The future of social networking, the great tech war – Mark Zuckerberg covered it all in one of his most extensive interviews ever.
Following the passing of Steve Jobs, Mark Zuckerberg has emerged as perhaps the most influential business leaders in the technology sector and even the world.
Like Jobs, Zuckerberg personal brand is tied very closely to his company (thanks in no small part to the movie The Social Network).
Like Jobs, Zuckerberg is proving himself to be someone who thinks deeply about how users connect with technology and how various technologies will develop and intersect.
Yesterday Zuckerberg and his chief operating officer Sheryl Sandberg appeared in an extensive hour-long interview with veteran reporter Charlie Rose.
The interview ranged over a number of areas (you can check out a full transcript here) but I wanted to pick out 10 choice quotes which I think give some insights into where Facebook will go and how Zuckerberg thinks about business.
Perhaps the most interesting thing Zuckerberg talks about is his desire to retain a small-company feel to Facebook by creating a culture where risk taking and speed is valued almost above all else.
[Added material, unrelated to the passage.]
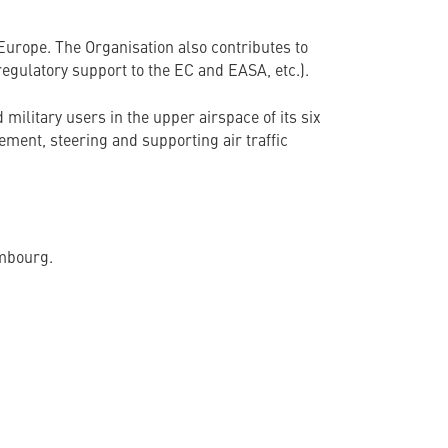
Europe. The Organisation also contributes to
gulatory support to the EC and EASA, etc.).
military users in the upper airspace of its six
ent, steering and supporting air traffic
embourg.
To me, this says a number of things:
- Facebook will continue to create controversy by rolling out products and changes too quickly, without huge amounts of consultation. This is a key part of the culture and clearly important to Zuckerberg.
- Zuckerberg may believe that once he floats, keeping this culture will become nearly impossible as the ownership of the company will change. And as he says below, new owners bring new goals – shareholders tend to focus on the short-term while he wants to look long-term.
- This could eventually become something of a sticking point between Zuckerberg and his investors. They may want to float a lot sooner than he does.
On to the quotes. Please note I have edited them to take out Zuckerberg’s repeated use of the word “right” which can make for tough reading.
On the future of social networking:
“If you look back for the past five or seven years, the story of social networking has really been about getting these 800 million people connected so they can stay in touch with all the people they are about… But if you look forward for the next five years, I think that the story that people are going to remember isn’t how this one site was built. It was how every single service you use is now going to be better with your friends.”
On why a float is inevitable:
“I actually think the biggest thing for us is that a big part of being a technology company is getting the best engineers and designers and talented people around the world. And one of the ways that you can do that is you compensate people with equity or options… we’ve made this implicit promise to our investors and our employees that by compensating them with equity… that at some point we’re going to make that equity worth something publicly.”
On how the US can continue to breed great companies:
“I think you need two things. One is the ability to have engineers and educate engineers… and the second thing is the ability to try out their own ideas and the freedom to do that. And the US, I think historically has been extremely good at both. We’ve led in education and we’ve led in freedom and supporting people trying risky things.”
On trying to hang onto a start-up culture:
“We have this culture where we place a really big premium on moving quickly. One of the big theories that I had about that was all technology companies and probably all companies just slow down dramatically as they grow. But if we can focus at every step along the way on moving quicker then maybe when we’re around 2,500 or 3,000 people now maybe we move as quickly as company that only has 500 people, because we’ve invested so much in building up the infrastructure and tools and also the culture that tells people to take risks and try things.”
On selling and buying businesses:
“I don’t think that buying a company or selling a company is necessarily a good or a bad thing. I just think that the key thing that you need to realise is that when you go through a transaction like that, what you are changes.”
On the fight between Apple, Google, Facebook and Amazon:
“People like to talk about war. You know, there are lots of ways in which the companies work together. There are real competitions in there. But I don’t think that this is going to be the type of situation where one company wins all the stuff.”
And why Facebook can win from hardware innovations these companies make:
“Our goal is not to build a platform, it’s to be across all of them.”
On what he asked Steve Jobs:
“How to build a team around you that’s high quality and as good at things as you are. How to keep an organisation focused when I think the tendency for larger companies is to try and fray and go into all these different areas.”
On why China is not a priority:
“Honestly, the way we have to look at it now is there’s so many other places in the world where we connect people more easily without having to face those hard questions… I think a simple rule in business is, if you do things that are easy first, you actually make some progress.”
On what your next training course should involve:
“All of my friends who have younger siblings who are going to college or high school, my number one piece of advice is you should learn how to program. I think that in the future, all kinds of jobs… are going to involve some element of programming.”